La propriétaire haussa un sourcil sincèrement surpris mais ne lui demanda pas plus d’explications, lui préparant les deux grandes tasses avec amusement. Lorsqu’elle les déposa entre elles, Elsa la remercia doucement en payant sa consommation. Elle n’avait aucune idée de ce qu’elle était en train de faire mais l’idée l’avait traversée d’un coup et… Et voilà qu’elle se retrouvait avec deux tasses, à marcher en direction de l’homme qui lui avait conseillé une tarte aux fraises. C’était son premier jour en ville et déjà elle mettait les pieds dans le plat et toute prudence à la poubelle ! Mais il avait eu l’air tellement seul qu’elle n’avait pas su pourquoi, son instinct l’avait poussée à agir. A ne pas rester dans son coin. A… A quoi, exactement ? Aucune idée.
Mais lorsqu’elle s’approcha du concerné, après avoir tergiversé dans son esprit pour savoir comment l’aborder, elle eut la surprise de le voir se lever ! Mince ! Il se retourna et tomba nez à nez avec Elsa, tout aussi surpris qu’elle de leur soudaine proximité !
« … »
Elle resta interdite, figée sur place par le bleu profond de ses yeux.
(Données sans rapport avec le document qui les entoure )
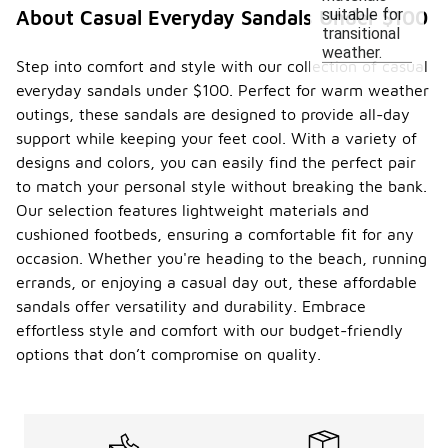
suitable for
About Casual Everyday Sandals Under $100
transitional
weather.
Step into comfort and style with our collection of casual
everyday sandals under $100. Perfect for warm weather
outings, these sandals are designed to provide all-day
support while keeping your feet cool. With a variety of
designs and colors, you can easily find the perfect pair
to match your personal style without breaking the bank.
Our selection features lightweight materials and
cushioned footbeds, ensuring a comfortable fit for any
occasion. Whether you're heading to the beach, running
errands, or enjoying a casual day out, these affordable
sandals offer versatility and durability. Embrace
effortless style and comfort with our budget-friendly
options that don’t compromise on quality.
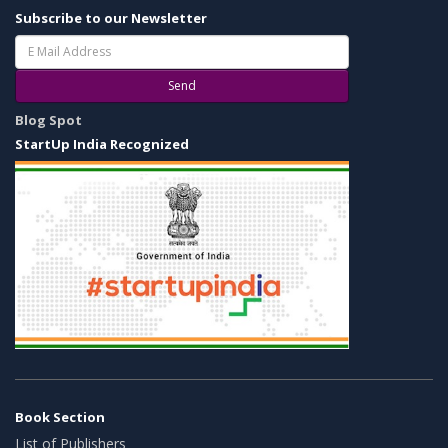
Subscribe to our Newsletter
Send
Blog Spot
StartUp India Recognized
Book Section
List of Publishers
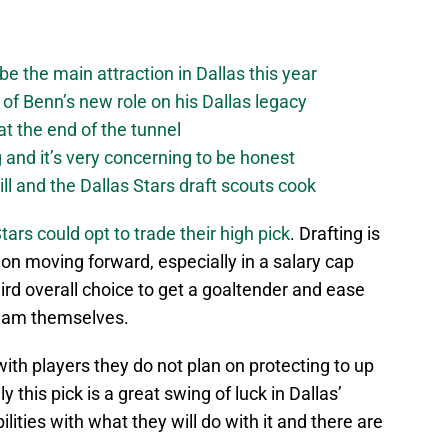
be the main attraction in Dallas this year
of Benn’s new role on his Dallas legacy
 at the end of the tunnel
g and it’s very concerning to be honest
ll and the Dallas Stars draft scouts cook
tars could opt to trade their high pick
. Drafting is
on moving forward, especially in a salary cap
ird overall choice to get a goaltender and ease
team themselves.
ith players they do not plan on protecting to up
 this pick is a great swing of luck in Dallas’
lities with what they will do with it and there are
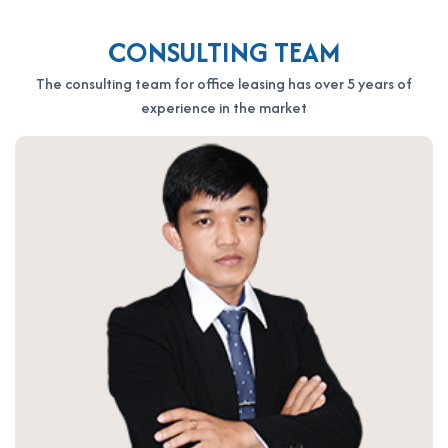
CONSULTING TEAM
The consulting team for office leasing has over 5 years of
experience in the market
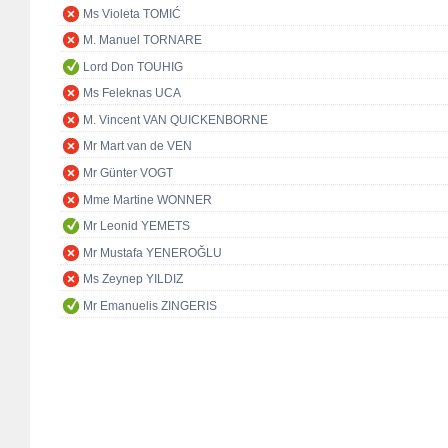
Ms Violeta TOMIĆ
M. Manuel TORNARE
Lord Don TOUHIG
Ms Feleknas UCA
M. Vincent VAN QUICKENBORNE
Mr Mart van de VEN
Mr Günter VOGT
Mme Martine WONNER
Mr Leonid YEMETS
Mr Mustafa YENEROĞLU
Ms Zeynep YILDIZ
Mr Emanuelis ZINGERIS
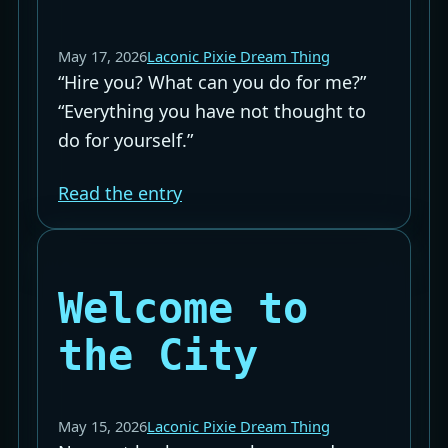
May 17, 2026
Laconic Pixie Dream Thing
“Hire you? What can you do for me?”
“Everything you have not thought to
do for yourself.”
Read the entry
Welcome to
the City
May 15, 2026
Laconic Pixie Dream Thing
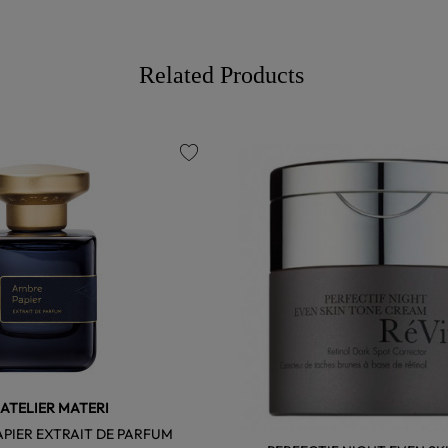
Related Products
favorite
ATELIER MATERI
PIER EXTRAIT DE PARFUM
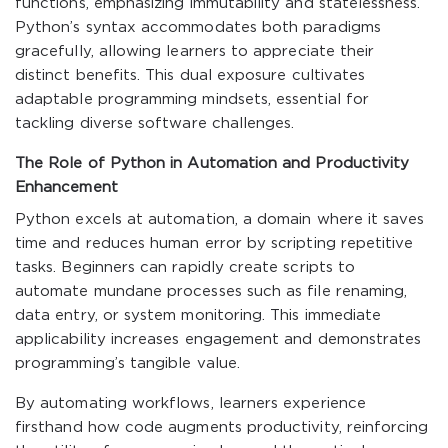
functions, emphasizing immutability and statelessness.
Python’s syntax accommodates both paradigms
gracefully, allowing learners to appreciate their
distinct benefits. This dual exposure cultivates
adaptable programming mindsets, essential for
tackling diverse software challenges.
The Role of Python in Automation and Productivity
Enhancement
Python excels at automation, a domain where it saves
time and reduces human error by scripting repetitive
tasks. Beginners can rapidly create scripts to
automate mundane processes such as file renaming,
data entry, or system monitoring. This immediate
applicability increases engagement and demonstrates
programming’s tangible value.
By automating workflows, learners experience
firsthand how code augments productivity, reinforcing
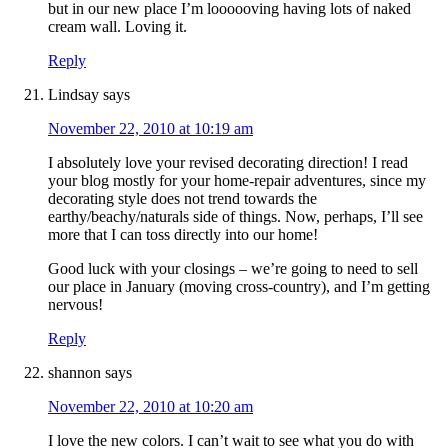
but in our new place I’m loooooving having lots of naked
cream wall. Loving it.
Reply
Lindsay
says
November 22, 2010 at 10:19 am
I absolutely love your revised decorating direction! I read
your blog mostly for your home-repair adventures, since my
decorating style does not trend towards the
earthy/beachy/naturals side of things. Now, perhaps, I’ll see
more that I can toss directly into our home!
Good luck with your closings – we’re going to need to sell
our place in January (moving cross-country), and I’m getting
nervous!
Reply
shannon
says
November 22, 2010 at 10:20 am
I love the new colors. I can’t wait to see what you do with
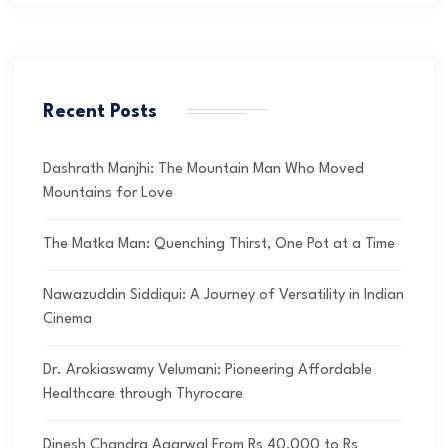
Recent Posts
Dashrath Manjhi: The Mountain Man Who Moved
Mountains for Love
The Matka Man: Quenching Thirst, One Pot at a Time
Nawazuddin Siddiqui: A Journey of Versatility in Indian
Cinema
Dr. Arokiaswamy Velumani: Pioneering Affordable
Healthcare through Thyrocare
Dinesh Chandra Agarwal From Rs 40,000 to Rs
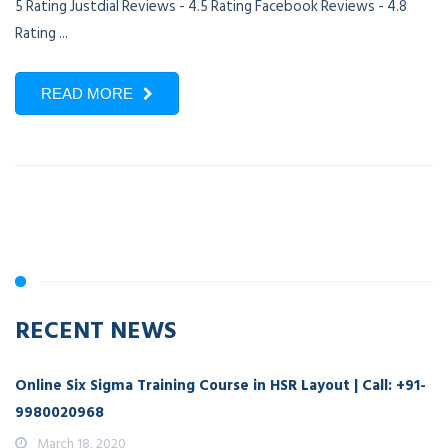
5 Rating Justdial Reviews - 4.5 Rating Facebook Reviews - 4.8
Rating ...
READ MORE
RECENT NEWS
Online Six Sigma Training Course in HSR Layout | Call: +91-
9980020968
March 18, 2020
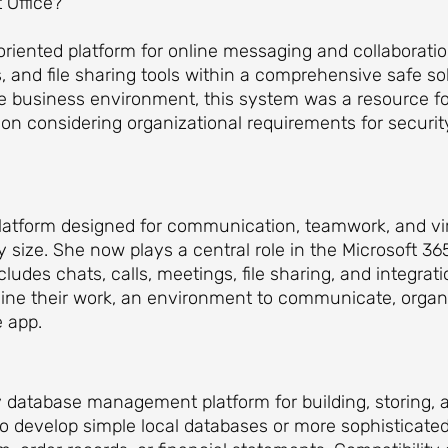
 Office?
oriented platform for online messaging and collaborati
s, and file sharing tools within a comprehensive safe s
 the business environment, this system was a resource f
on considering organizational requirements for securi
platform designed for communication, teamwork, and vi
y size. She now plays a central role in the Microsoft 3
des chats, calls, meetings, file sharing, and integrat
amline their work, an environment to communicate, orga
e app.
ly database management platform for building, storing,
o develop simple local databases or more sophisticate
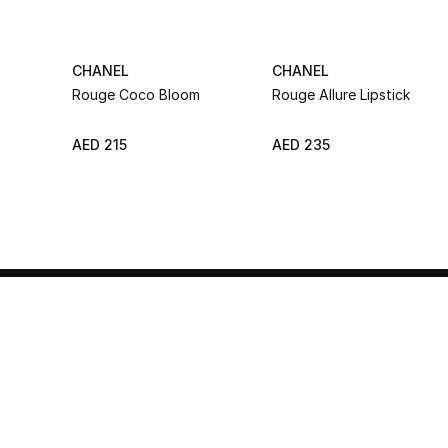
CHANEL
CHANEL
Rouge Coco Bloom
Rouge Allure Lipstick
AED 215
AED 235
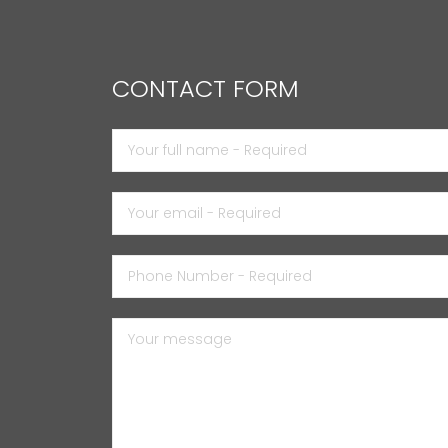
CONTACT FORM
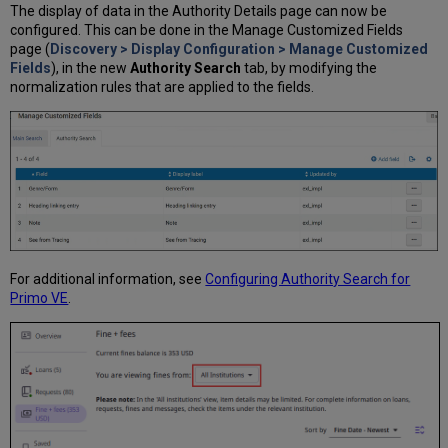
The display of data in the Authority Details page can now be
configured. This can be done in the Manage Customized Fields
page (
Discovery > Display Configuration > Manage Customized
Fields
), in the new
Authority Search
tab, by modifying the
normalization rules that are applied to the fields.
For additional information, see
Configuring Authority Search for
Primo VE
.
Avant de parvenir à articuler un maigre :
« Je me suis dis qu’un autre café vous ferait envie ? »
En désignant les boissons qu’elle tenait. Son courage était en train de prendre la poudre d'escampette et une petite voix dans sa tête lui criait qu'elle avait encore fait quelque chose de stupide... C’est qu’alors qu’elle remarqua que, lui aussi, tenait deux cafés dans ses paumes.